> _WHAT NEEDS TO BE DONE_: Once the line with "4.1.1. Interviste" is found in the entries below, repeat it and each following line exactly, up to and including the line with "6.1. Cos’è il content design". Add no other lines.

> _MATERIAL PROVIDED_:
+++++
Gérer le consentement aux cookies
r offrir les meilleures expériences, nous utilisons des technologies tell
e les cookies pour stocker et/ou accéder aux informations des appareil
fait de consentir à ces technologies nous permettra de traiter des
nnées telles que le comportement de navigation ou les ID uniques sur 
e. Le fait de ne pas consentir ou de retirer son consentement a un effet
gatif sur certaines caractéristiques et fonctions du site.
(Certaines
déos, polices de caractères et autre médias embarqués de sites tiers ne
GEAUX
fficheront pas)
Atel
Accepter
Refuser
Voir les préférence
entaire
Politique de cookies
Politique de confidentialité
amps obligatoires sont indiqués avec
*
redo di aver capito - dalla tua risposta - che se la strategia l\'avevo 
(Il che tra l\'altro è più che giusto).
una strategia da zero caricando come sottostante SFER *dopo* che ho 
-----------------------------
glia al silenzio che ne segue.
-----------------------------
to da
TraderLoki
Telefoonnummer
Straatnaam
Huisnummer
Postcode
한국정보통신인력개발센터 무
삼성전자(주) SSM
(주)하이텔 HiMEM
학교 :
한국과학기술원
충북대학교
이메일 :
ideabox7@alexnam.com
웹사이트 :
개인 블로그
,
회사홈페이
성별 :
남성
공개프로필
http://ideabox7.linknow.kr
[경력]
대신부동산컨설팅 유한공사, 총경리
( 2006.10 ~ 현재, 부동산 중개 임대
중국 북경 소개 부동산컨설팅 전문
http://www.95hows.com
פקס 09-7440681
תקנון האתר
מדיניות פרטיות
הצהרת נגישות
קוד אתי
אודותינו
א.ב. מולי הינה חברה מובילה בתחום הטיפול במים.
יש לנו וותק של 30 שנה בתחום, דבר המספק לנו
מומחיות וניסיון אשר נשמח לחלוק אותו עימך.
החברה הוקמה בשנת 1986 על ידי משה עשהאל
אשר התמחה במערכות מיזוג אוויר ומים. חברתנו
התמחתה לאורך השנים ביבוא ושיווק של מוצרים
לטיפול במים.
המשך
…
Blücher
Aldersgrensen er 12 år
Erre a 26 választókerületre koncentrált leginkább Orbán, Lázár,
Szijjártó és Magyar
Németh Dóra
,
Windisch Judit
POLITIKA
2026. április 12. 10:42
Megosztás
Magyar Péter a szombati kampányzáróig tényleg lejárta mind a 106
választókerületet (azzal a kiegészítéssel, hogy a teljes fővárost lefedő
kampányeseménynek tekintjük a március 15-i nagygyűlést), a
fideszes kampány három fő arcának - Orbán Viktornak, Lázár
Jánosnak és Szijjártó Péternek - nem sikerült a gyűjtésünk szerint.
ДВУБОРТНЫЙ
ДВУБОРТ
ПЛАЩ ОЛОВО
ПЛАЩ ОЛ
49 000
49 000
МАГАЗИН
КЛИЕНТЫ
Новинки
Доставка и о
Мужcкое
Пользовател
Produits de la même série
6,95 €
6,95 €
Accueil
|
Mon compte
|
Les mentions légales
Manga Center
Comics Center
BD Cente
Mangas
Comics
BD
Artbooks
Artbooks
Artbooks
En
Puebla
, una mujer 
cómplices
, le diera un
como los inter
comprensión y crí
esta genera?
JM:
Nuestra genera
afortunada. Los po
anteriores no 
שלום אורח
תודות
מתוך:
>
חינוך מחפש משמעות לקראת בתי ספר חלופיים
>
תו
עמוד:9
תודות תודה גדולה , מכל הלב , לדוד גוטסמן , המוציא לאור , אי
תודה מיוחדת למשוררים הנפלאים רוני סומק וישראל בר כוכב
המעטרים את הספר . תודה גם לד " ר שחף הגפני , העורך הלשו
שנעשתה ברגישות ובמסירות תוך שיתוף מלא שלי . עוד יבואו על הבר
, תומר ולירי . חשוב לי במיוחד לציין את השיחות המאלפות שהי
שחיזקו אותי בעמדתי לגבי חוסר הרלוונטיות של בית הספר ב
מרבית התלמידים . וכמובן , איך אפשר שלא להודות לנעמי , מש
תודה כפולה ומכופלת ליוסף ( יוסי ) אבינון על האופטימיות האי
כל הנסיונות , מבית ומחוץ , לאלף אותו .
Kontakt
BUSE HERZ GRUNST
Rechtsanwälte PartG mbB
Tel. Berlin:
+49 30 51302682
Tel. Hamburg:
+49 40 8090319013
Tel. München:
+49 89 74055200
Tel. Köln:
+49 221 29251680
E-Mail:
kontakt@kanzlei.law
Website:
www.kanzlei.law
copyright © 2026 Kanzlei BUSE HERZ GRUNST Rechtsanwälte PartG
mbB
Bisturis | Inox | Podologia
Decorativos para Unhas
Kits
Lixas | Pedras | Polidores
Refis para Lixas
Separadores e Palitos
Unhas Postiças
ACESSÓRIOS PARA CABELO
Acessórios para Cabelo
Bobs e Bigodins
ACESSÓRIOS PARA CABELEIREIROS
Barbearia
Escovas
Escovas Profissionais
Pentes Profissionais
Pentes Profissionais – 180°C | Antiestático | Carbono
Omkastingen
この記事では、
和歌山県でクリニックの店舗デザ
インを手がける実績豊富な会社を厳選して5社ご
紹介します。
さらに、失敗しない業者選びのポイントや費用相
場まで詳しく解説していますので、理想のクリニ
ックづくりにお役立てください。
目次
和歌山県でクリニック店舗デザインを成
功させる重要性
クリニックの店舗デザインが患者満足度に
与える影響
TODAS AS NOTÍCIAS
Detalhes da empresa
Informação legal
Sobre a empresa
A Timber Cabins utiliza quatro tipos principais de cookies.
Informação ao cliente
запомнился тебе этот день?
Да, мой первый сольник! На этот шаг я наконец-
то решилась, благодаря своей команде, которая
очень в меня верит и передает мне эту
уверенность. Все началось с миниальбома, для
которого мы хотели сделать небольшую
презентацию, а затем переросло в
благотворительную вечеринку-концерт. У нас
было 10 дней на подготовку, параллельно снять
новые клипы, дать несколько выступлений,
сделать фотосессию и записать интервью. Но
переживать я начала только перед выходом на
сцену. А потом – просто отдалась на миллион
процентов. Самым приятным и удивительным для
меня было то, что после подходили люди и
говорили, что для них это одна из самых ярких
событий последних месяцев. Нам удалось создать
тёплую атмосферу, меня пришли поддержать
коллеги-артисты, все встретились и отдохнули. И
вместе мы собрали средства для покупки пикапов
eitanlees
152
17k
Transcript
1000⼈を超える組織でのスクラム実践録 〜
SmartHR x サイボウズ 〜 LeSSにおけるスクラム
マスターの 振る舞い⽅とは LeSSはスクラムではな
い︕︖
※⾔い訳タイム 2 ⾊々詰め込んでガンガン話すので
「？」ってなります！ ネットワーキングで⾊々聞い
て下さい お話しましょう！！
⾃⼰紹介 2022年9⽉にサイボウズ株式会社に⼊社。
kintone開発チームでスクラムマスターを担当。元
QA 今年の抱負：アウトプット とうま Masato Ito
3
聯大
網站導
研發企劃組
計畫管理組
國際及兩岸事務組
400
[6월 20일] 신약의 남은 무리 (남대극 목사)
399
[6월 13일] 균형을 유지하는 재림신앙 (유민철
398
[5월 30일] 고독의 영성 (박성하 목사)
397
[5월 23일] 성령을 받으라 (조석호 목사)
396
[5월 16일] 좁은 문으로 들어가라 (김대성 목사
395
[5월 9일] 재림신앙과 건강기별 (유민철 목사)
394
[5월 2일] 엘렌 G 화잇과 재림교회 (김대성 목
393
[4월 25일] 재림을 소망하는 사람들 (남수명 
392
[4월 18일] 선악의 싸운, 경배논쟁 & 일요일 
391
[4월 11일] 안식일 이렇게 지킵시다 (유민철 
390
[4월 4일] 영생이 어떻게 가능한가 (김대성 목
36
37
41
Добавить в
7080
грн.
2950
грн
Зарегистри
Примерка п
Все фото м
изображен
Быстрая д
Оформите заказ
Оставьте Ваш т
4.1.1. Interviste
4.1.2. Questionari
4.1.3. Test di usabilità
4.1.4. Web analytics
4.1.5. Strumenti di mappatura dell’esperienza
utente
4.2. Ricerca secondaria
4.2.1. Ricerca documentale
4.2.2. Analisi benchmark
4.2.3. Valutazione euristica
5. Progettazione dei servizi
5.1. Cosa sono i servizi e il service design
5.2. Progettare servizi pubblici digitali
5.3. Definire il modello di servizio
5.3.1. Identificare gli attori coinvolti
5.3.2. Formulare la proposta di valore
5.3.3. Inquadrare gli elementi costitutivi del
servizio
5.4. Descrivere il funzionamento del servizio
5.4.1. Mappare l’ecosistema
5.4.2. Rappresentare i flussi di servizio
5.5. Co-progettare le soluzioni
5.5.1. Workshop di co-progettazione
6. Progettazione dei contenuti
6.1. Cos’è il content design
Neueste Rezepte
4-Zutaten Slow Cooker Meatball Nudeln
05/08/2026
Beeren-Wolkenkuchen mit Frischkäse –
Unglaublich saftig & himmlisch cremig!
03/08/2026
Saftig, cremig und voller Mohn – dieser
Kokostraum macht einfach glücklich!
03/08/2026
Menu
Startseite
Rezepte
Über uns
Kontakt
+++++
> _YOUR SOLUTION_:
4.1.1. Interviste
4.1.2. Questionari
4.1.3. Test di usabilità
4.1.4. Web analytics
4.1.5. Strumenti di mappatura dell’esperienza
utente
4.2. Ricerca secondaria
4.2.1. Ricerca documentale
4.2.2. Analisi benchmark
4.2.3. Valutazione euristica
5. Progettazione dei servizi
5.1. Cosa sono i servizi e il service design
5.2. Progettare servizi pubblici digitali
5.3. Definire il modello di servizio
5.3.1. Identificare gli attori coinvolti
5.3.2. Formulare la proposta di valore
5.3.3. Inquadrare gli elementi costitutivi del
servizio
5.4. Descrivere il funzionamento del servizio
5.4.1. Mappare l’ecosistema
5.4.2. Rappresentare i flussi di servizio
5.5. Co-progettare le soluzioni
5.5.1. Workshop di co-progettazione
6. Progettazione dei contenuti
6.1. Cos’è il content design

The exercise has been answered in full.